Ce qui pose problème, c’est que la plupart du temps, les consommateurs croient acheter des produits contenant des matières grasses animales, n’ayant pas l’habitude de consulter la liste des composants. Ils sont d’autant moins informés que certains emballages ne comportent aucune inscription : « On se trouve parfois en présence de sachets transparents sans étiquette, comme ceux produits par les mini-laiteries. On n’a donc pas l’information nécessaire pour faire des choix raisonnés », dit Hindatou Amadou.
Autrefois, « les consommateurs faisaient bien la différence entre les poudres de lait entier et les produits qui utilisaient cette fat filled. Ils appelaient ces derniers “lait de deuxième qualité”, précise Christian Corniaux, chercheur au Centre de coopération internationale en recherche agronomique pour le développement (Cirad) et auteur avec son collègue Guillaume Duteurtre d’une étude sur le commerce de poudre de lait ré-engraissée, conduite sous la supervision de SOS Faim et Oxfam. Christian Corniaux ajoute : « Aujourd’hui, la fat filled entre dans tous les mélanges et remplace peu à peu la poudre de lait entier. Pour les produits industrialisés des marques européennes, la composition est en général bien précisée sur l’emballage. Mais c’est écrit petit et, souvent, l’iconographie utilisée sur le packaging – un enfant avec un verre de lait, une vache, des pâturages, par exemple – brouille le message. »

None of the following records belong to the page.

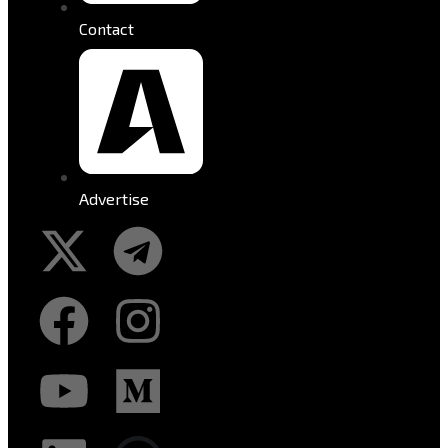
Contact
Advertise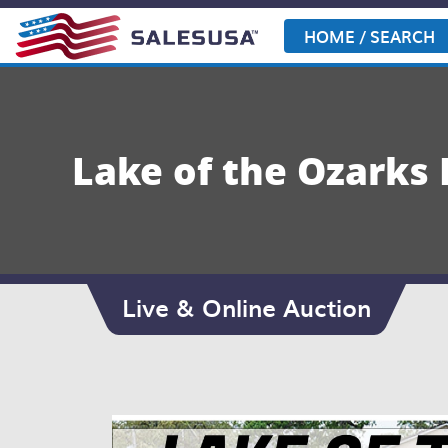
Skip
to
HOME / SEARCH
content
Lake of the Ozarks
Live & Online Auction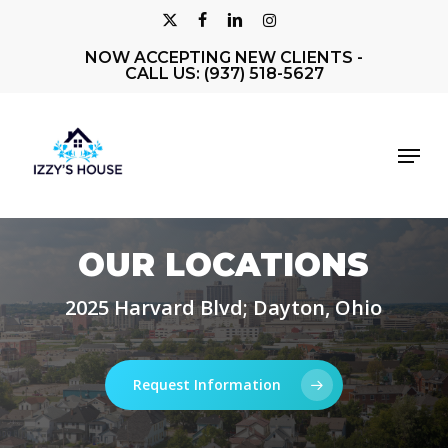
Skip
X-
FACEBOOK
LINKEDIN
INSTAGRAM
to
NOW ACCEPTING NEW CLIENTS -
Close
TWITTER
main
CALL US: (937) 518-5627
Men
content
Menu
OUR LOCATIONS
2025 Harvard Blvd; Dayton, Ohio
Request Information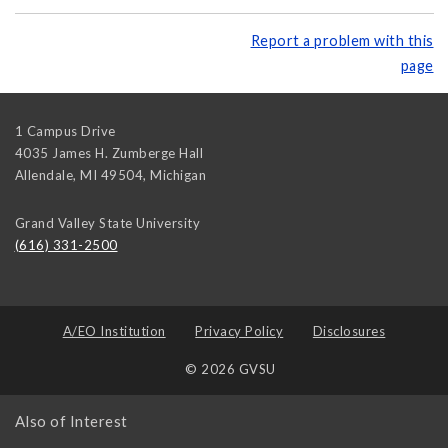
Report a problem with this
page
1 Campus Drive
4035 James H. Zumberge Hall
Allendale, MI 49504
,
Michigan
Grand Valley State University
(616) 331-2500
A/EO Institution
Privacy Policy
Disclosures
© 2026 GVSU
Also of Interest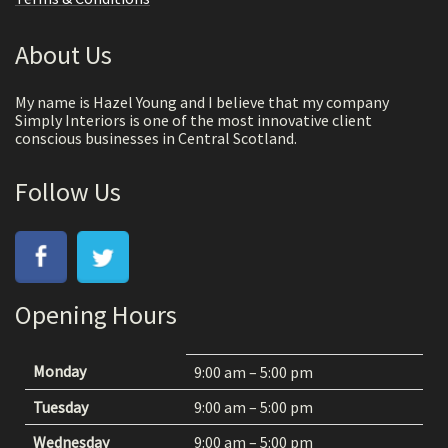
About Us
My name is Hazel Young and I believe that my company
Simply Interiors is one of the most innovative client
conscious businesses in Central Scotland.
Follow Us
Opening Hours
Monday
9:00 am – 5:00 pm
Tuesday
9:00 am – 5:00 pm
Wednesday
9:00 am – 5:00 pm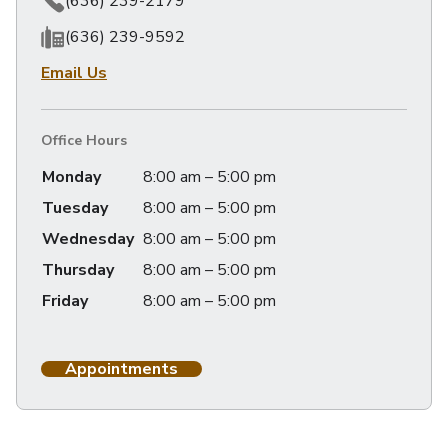
(636) 239-2179
(636) 239-9592
Email Us
Office Hours
Monday
8:00 am – 5:00 pm
Tuesday
8:00 am – 5:00 pm
Wednesday
8:00 am – 5:00 pm
Thursday
8:00 am – 5:00 pm
Friday
8:00 am – 5:00 pm
Appointments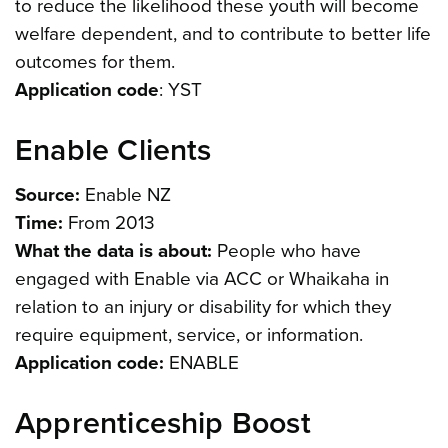
to reduce the likelihood these youth will become
welfare dependent, and to contribute to better life
outcomes for them.
Application code
: YST
Enable Clients
Source:
Enable NZ
Time:
From 2013
What the data is about:
People who have
engaged with Enable via ACC or Whaikaha in
relation to an injury or disability for which they
require equipment, service, or information.
Application code:
ENABLE
Apprenticeship Boost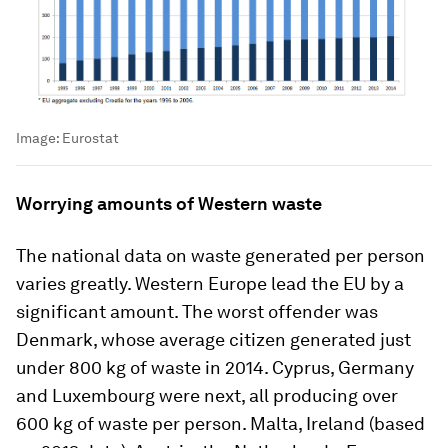
Image:
Eurostat
Worrying amounts of Western waste
The national data on waste generated per person
varies greatly. Western Europe lead the EU by a
significant amount. The worst offender was
Denmark, whose average citizen generated just
under 800 kg of waste in 2014. Cyprus, Germany
and Luxembourg were next, all producing over
600 kg of waste per person. Malta, Ireland (based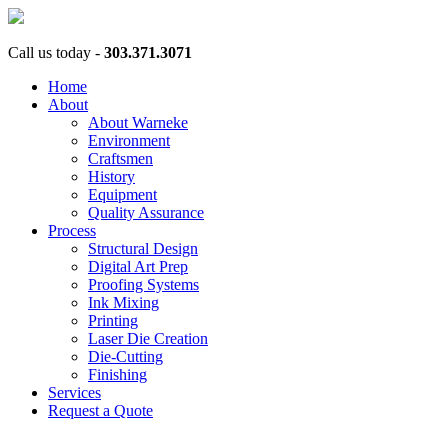
Call us today -
303.371.3071
Home
About
About Warneke
Environment
Craftsmen
History
Equipment
Quality Assurance
Process
Structural Design
Digital Art Prep
Proofing Systems
Ink Mixing
Printing
Laser Die Creation
Die-Cutting
Finishing
Services
Request a Quote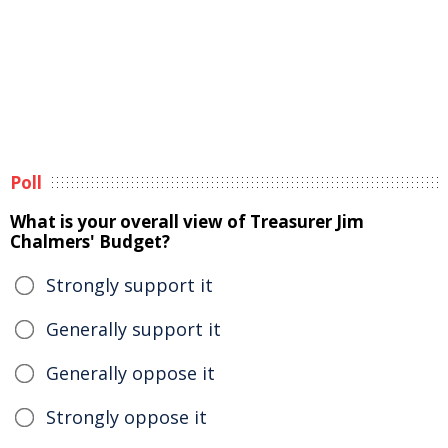
Poll
What is your overall view of Treasurer Jim
Chalmers' Budget?
Strongly support it
Generally support it
Generally oppose it
Strongly oppose it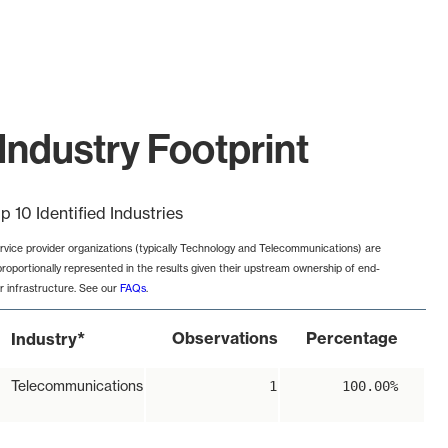
Industry Footprint
p 10 Identified Industries
rvice provider organizations (typically Technology and Telecommunications) are
proportionally represented in the results given their upstream ownership of end-
r infrastructure. See our
FAQs
.
*
Observations
Percentage
Industry
Telecommunications
1
100.00%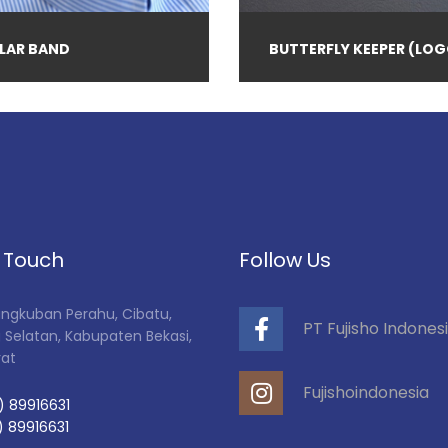
LAR BAND
BUTTERFLY KEEPER (LOG
n Touch
Follow Us
Tangkuban Perahu, Cibatu,
PT Fujisho Indones
 Selatan, Kabupaten Bekasi,
rat
Fujishoindonesia
) 89916631
) 89916631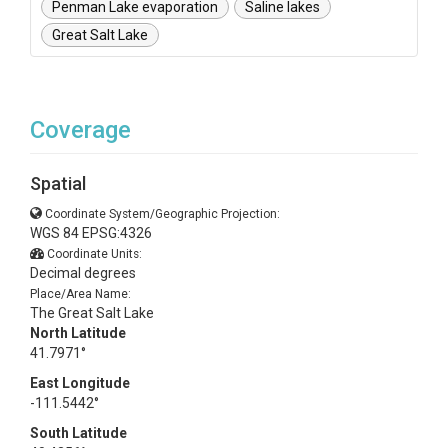
Penman Lake evaporation
Saline lakes
Great Salt Lake
Coverage
Spatial
Coordinate System/Geographic Projection:
WGS 84 EPSG:4326
Coordinate Units:
Decimal degrees
Place/Area Name:
The Great Salt Lake
North Latitude
41.7971°
East Longitude
-111.5442°
South Latitude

Or, la consommation de ces substituts « peut donner lieu à des déséquilibres nutritionnels pour les personnes pour qui l’ensemble des constituants du lait (et notamment les matières grasses) sont nécessaires d’un point de vue nutritionnel. C’est le cas par exemple des nourrissons », soulignent conjointement Christian Corniaux et Guillaume Duteurtre. Pour l’instant, aucune étude n’a été menée concernant de possibles effets de la consommation des mélanges MGV sur la santé. Ce qui est certain, c’est qu’en Afrique de l’Ouest, aucun étiquetage ne respecte le « codex Alimentarius » établi par l’Organisation des Nations unies pour l’alimentation et l’agriculture (FAO) et l’Organisation mondiale de la santé (OMS) : contrairement à ce qu’il recommande, les fabricants ne précisent pas sur les emballages que ces produits ne doivent pas être utilisés pour les nourrissons.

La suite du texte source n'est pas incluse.